Your instructions >> Search the records for the word "logo" and copy every line in which it occurs.

------------

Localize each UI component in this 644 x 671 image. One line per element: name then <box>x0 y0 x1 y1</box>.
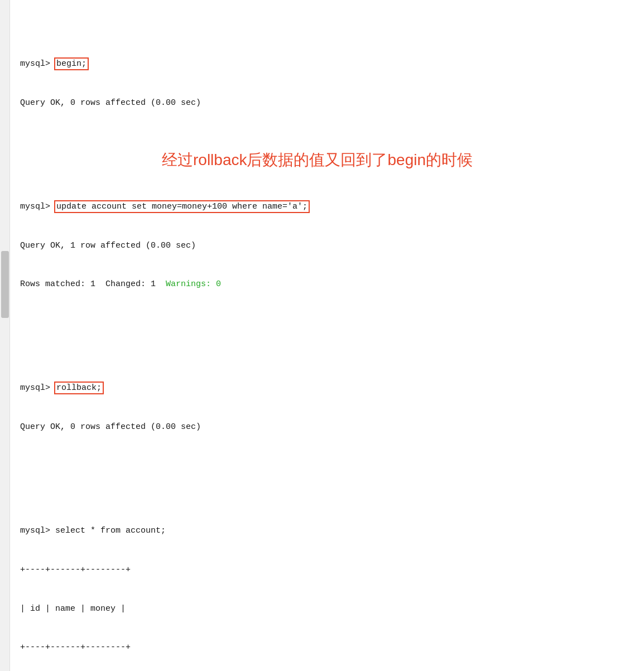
line-query-ok-1: Query OK, 0 rows affected (0.00 sec) <box>20 96 644 109</box>
line-table-border-1: +----+------+--------+ <box>20 563 644 576</box>
line-blank-1 <box>20 136 644 148</box>
line-blank-2 <box>20 317 644 330</box>
line-begin: mysql> begin; <box>20 57 644 70</box>
line-query-ok-2: Query OK, 1 row affected (0.00 sec) <box>20 239 644 252</box>
cmd-update: update account set money=money+100 where… <box>55 201 309 212</box>
line-select-1: mysql> select * from account; <box>20 524 644 537</box>
line-table-border-2: +----+------+--------+ <box>20 641 644 654</box>
cmd-begin: begin; <box>55 59 88 69</box>
line-update: mysql> update account set money=money+10… <box>20 200 644 213</box>
scroll-thumb[interactable] <box>1 251 9 318</box>
line-rows-matched: Rows matched: 1 Changed: 1 Warnings: 0 <box>20 278 644 291</box>
line-table-header: | id | name | money | <box>20 602 644 615</box>
line-blank-3 <box>20 460 644 472</box>
line-rollback: mysql> rollback; <box>20 382 644 394</box>
scrollbar[interactable] <box>0 0 10 671</box>
cmd-rollback: rollback; <box>55 383 103 393</box>
line-query-ok-3: Query OK, 0 rows affected (0.00 sec) <box>20 421 644 433</box>
terminal-output: mysql> begin; Query OK, 0 rows affected … <box>0 0 644 671</box>
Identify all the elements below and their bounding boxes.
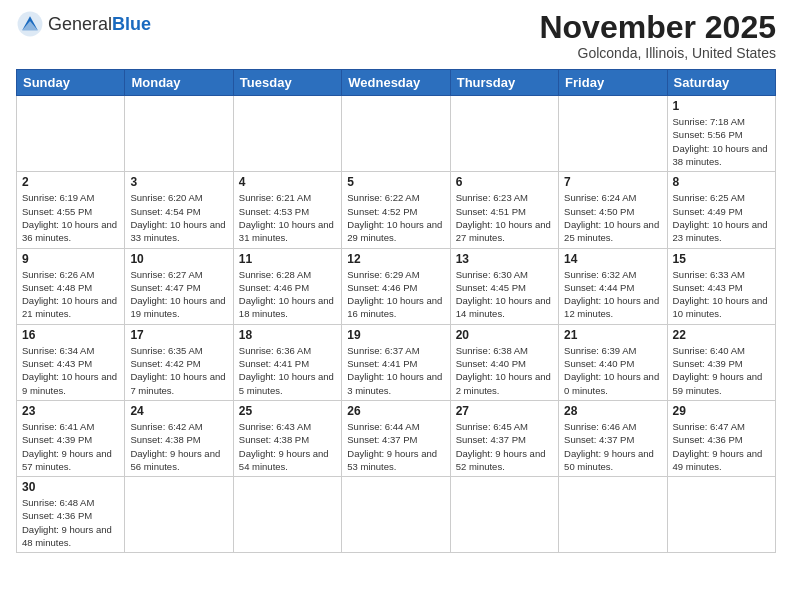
weekday-header-monday: Monday <box>125 70 233 96</box>
calendar-cell: 12Sunrise: 6:29 AM Sunset: 4:46 PM Dayli… <box>342 248 450 324</box>
day-number: 5 <box>347 175 444 189</box>
calendar-cell: 20Sunrise: 6:38 AM Sunset: 4:40 PM Dayli… <box>450 324 558 400</box>
day-number: 12 <box>347 252 444 266</box>
calendar-cell: 1Sunrise: 7:18 AM Sunset: 5:56 PM Daylig… <box>667 96 775 172</box>
day-info: Sunrise: 6:29 AM Sunset: 4:46 PM Dayligh… <box>347 268 444 321</box>
calendar-cell: 21Sunrise: 6:39 AM Sunset: 4:40 PM Dayli… <box>559 324 667 400</box>
day-info: Sunrise: 6:43 AM Sunset: 4:38 PM Dayligh… <box>239 420 336 473</box>
day-number: 19 <box>347 328 444 342</box>
calendar-week-row: 16Sunrise: 6:34 AM Sunset: 4:43 PM Dayli… <box>17 324 776 400</box>
calendar-cell: 23Sunrise: 6:41 AM Sunset: 4:39 PM Dayli… <box>17 400 125 476</box>
day-info: Sunrise: 6:40 AM Sunset: 4:39 PM Dayligh… <box>673 344 770 397</box>
day-number: 18 <box>239 328 336 342</box>
day-info: Sunrise: 6:36 AM Sunset: 4:41 PM Dayligh… <box>239 344 336 397</box>
calendar-cell: 29Sunrise: 6:47 AM Sunset: 4:36 PM Dayli… <box>667 400 775 476</box>
day-number: 22 <box>673 328 770 342</box>
day-info: Sunrise: 6:30 AM Sunset: 4:45 PM Dayligh… <box>456 268 553 321</box>
day-info: Sunrise: 7:18 AM Sunset: 5:56 PM Dayligh… <box>673 115 770 168</box>
calendar-header-row: SundayMondayTuesdayWednesdayThursdayFrid… <box>17 70 776 96</box>
day-info: Sunrise: 6:26 AM Sunset: 4:48 PM Dayligh… <box>22 268 119 321</box>
calendar-cell: 24Sunrise: 6:42 AM Sunset: 4:38 PM Dayli… <box>125 400 233 476</box>
calendar-cell: 3Sunrise: 6:20 AM Sunset: 4:54 PM Daylig… <box>125 172 233 248</box>
day-number: 25 <box>239 404 336 418</box>
day-info: Sunrise: 6:46 AM Sunset: 4:37 PM Dayligh… <box>564 420 661 473</box>
day-info: Sunrise: 6:44 AM Sunset: 4:37 PM Dayligh… <box>347 420 444 473</box>
day-number: 26 <box>347 404 444 418</box>
location: Golconda, Illinois, United States <box>539 45 776 61</box>
calendar-cell <box>667 477 775 553</box>
day-number: 28 <box>564 404 661 418</box>
day-info: Sunrise: 6:19 AM Sunset: 4:55 PM Dayligh… <box>22 191 119 244</box>
calendar-cell: 14Sunrise: 6:32 AM Sunset: 4:44 PM Dayli… <box>559 248 667 324</box>
day-info: Sunrise: 6:37 AM Sunset: 4:41 PM Dayligh… <box>347 344 444 397</box>
day-number: 1 <box>673 99 770 113</box>
day-info: Sunrise: 6:24 AM Sunset: 4:50 PM Dayligh… <box>564 191 661 244</box>
day-info: Sunrise: 6:33 AM Sunset: 4:43 PM Dayligh… <box>673 268 770 321</box>
calendar-cell <box>342 96 450 172</box>
logo-general: General <box>48 14 112 34</box>
calendar-week-row: 2Sunrise: 6:19 AM Sunset: 4:55 PM Daylig… <box>17 172 776 248</box>
generalblue-logo-icon <box>16 10 44 38</box>
calendar-cell: 17Sunrise: 6:35 AM Sunset: 4:42 PM Dayli… <box>125 324 233 400</box>
header: GeneralBlue November 2025 Golconda, Illi… <box>16 10 776 61</box>
day-number: 24 <box>130 404 227 418</box>
day-number: 27 <box>456 404 553 418</box>
weekday-header-wednesday: Wednesday <box>342 70 450 96</box>
calendar-week-row: 30Sunrise: 6:48 AM Sunset: 4:36 PM Dayli… <box>17 477 776 553</box>
calendar-cell: 16Sunrise: 6:34 AM Sunset: 4:43 PM Dayli… <box>17 324 125 400</box>
day-number: 14 <box>564 252 661 266</box>
calendar-cell <box>342 477 450 553</box>
calendar-cell: 22Sunrise: 6:40 AM Sunset: 4:39 PM Dayli… <box>667 324 775 400</box>
calendar-cell: 18Sunrise: 6:36 AM Sunset: 4:41 PM Dayli… <box>233 324 341 400</box>
calendar-table: SundayMondayTuesdayWednesdayThursdayFrid… <box>16 69 776 553</box>
calendar-cell: 11Sunrise: 6:28 AM Sunset: 4:46 PM Dayli… <box>233 248 341 324</box>
calendar-cell: 7Sunrise: 6:24 AM Sunset: 4:50 PM Daylig… <box>559 172 667 248</box>
title-block: November 2025 Golconda, Illinois, United… <box>539 10 776 61</box>
day-info: Sunrise: 6:25 AM Sunset: 4:49 PM Dayligh… <box>673 191 770 244</box>
day-info: Sunrise: 6:47 AM Sunset: 4:36 PM Dayligh… <box>673 420 770 473</box>
page: GeneralBlue November 2025 Golconda, Illi… <box>0 0 792 612</box>
day-number: 20 <box>456 328 553 342</box>
calendar-cell: 26Sunrise: 6:44 AM Sunset: 4:37 PM Dayli… <box>342 400 450 476</box>
day-number: 10 <box>130 252 227 266</box>
weekday-header-tuesday: Tuesday <box>233 70 341 96</box>
calendar-cell <box>233 96 341 172</box>
day-info: Sunrise: 6:41 AM Sunset: 4:39 PM Dayligh… <box>22 420 119 473</box>
calendar-cell: 28Sunrise: 6:46 AM Sunset: 4:37 PM Dayli… <box>559 400 667 476</box>
day-number: 23 <box>22 404 119 418</box>
month-title: November 2025 <box>539 10 776 45</box>
calendar-cell <box>559 477 667 553</box>
day-number: 15 <box>673 252 770 266</box>
day-number: 11 <box>239 252 336 266</box>
day-info: Sunrise: 6:42 AM Sunset: 4:38 PM Dayligh… <box>130 420 227 473</box>
weekday-header-friday: Friday <box>559 70 667 96</box>
day-info: Sunrise: 6:38 AM Sunset: 4:40 PM Dayligh… <box>456 344 553 397</box>
day-number: 6 <box>456 175 553 189</box>
day-info: Sunrise: 6:34 AM Sunset: 4:43 PM Dayligh… <box>22 344 119 397</box>
day-number: 29 <box>673 404 770 418</box>
calendar-cell: 13Sunrise: 6:30 AM Sunset: 4:45 PM Dayli… <box>450 248 558 324</box>
day-info: Sunrise: 6:28 AM Sunset: 4:46 PM Dayligh… <box>239 268 336 321</box>
day-number: 13 <box>456 252 553 266</box>
calendar-cell: 8Sunrise: 6:25 AM Sunset: 4:49 PM Daylig… <box>667 172 775 248</box>
day-number: 7 <box>564 175 661 189</box>
calendar-week-row: 1Sunrise: 7:18 AM Sunset: 5:56 PM Daylig… <box>17 96 776 172</box>
logo-blue: Blue <box>112 14 151 34</box>
day-info: Sunrise: 6:21 AM Sunset: 4:53 PM Dayligh… <box>239 191 336 244</box>
day-info: Sunrise: 6:20 AM Sunset: 4:54 PM Dayligh… <box>130 191 227 244</box>
calendar-cell <box>125 477 233 553</box>
day-number: 16 <box>22 328 119 342</box>
weekday-header-thursday: Thursday <box>450 70 558 96</box>
calendar-cell: 15Sunrise: 6:33 AM Sunset: 4:43 PM Dayli… <box>667 248 775 324</box>
logo: GeneralBlue <box>16 10 151 38</box>
day-info: Sunrise: 6:27 AM Sunset: 4:47 PM Dayligh… <box>130 268 227 321</box>
day-info: Sunrise: 6:23 AM Sunset: 4:51 PM Dayligh… <box>456 191 553 244</box>
day-number: 4 <box>239 175 336 189</box>
weekday-header-saturday: Saturday <box>667 70 775 96</box>
day-number: 3 <box>130 175 227 189</box>
day-info: Sunrise: 6:45 AM Sunset: 4:37 PM Dayligh… <box>456 420 553 473</box>
day-info: Sunrise: 6:32 AM Sunset: 4:44 PM Dayligh… <box>564 268 661 321</box>
weekday-header-sunday: Sunday <box>17 70 125 96</box>
calendar-cell <box>125 96 233 172</box>
calendar-cell <box>450 477 558 553</box>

------------

Task solution >>
logo-general: General <box>48 14 112 34</box>
generalblue-logo-icon <box>16 10 44 38</box>
logo-blue: Blue <box>112 14 151 34</box>
logo: GeneralBlue <box>16 10 151 38</box>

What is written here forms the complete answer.